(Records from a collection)
= Beginning of Section =
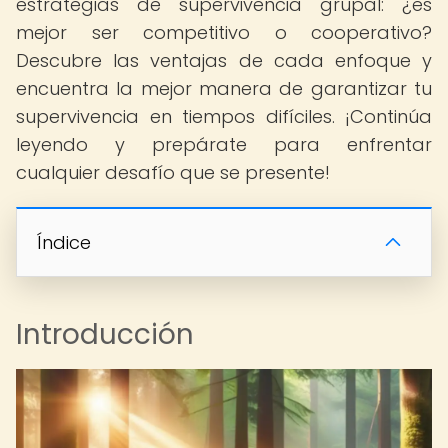
estrategias de supervivencia grupal: ¿es
mejor ser competitivo o cooperativo?
Descubre las ventajas de cada enfoque y
encuentra la mejor manera de garantizar tu
supervivencia en tiempos difíciles. ¡Continúa
leyendo y prepárate para enfrentar
cualquier desafío que se presente!
Índice
Introducción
= End of Section =
**Directions:** I need exact copies of the lines from the one holding "encuentra la mejor manera de garantizar tu" through the end of the records above, and nothing beyond them.

**Written answer:**
encuentra la mejor manera de garantizar tu
supervivencia en tiempos difíciles. ¡Continúa
leyendo y prepárate para enfrentar
cualquier desafío que se presente!
Índice
Introducción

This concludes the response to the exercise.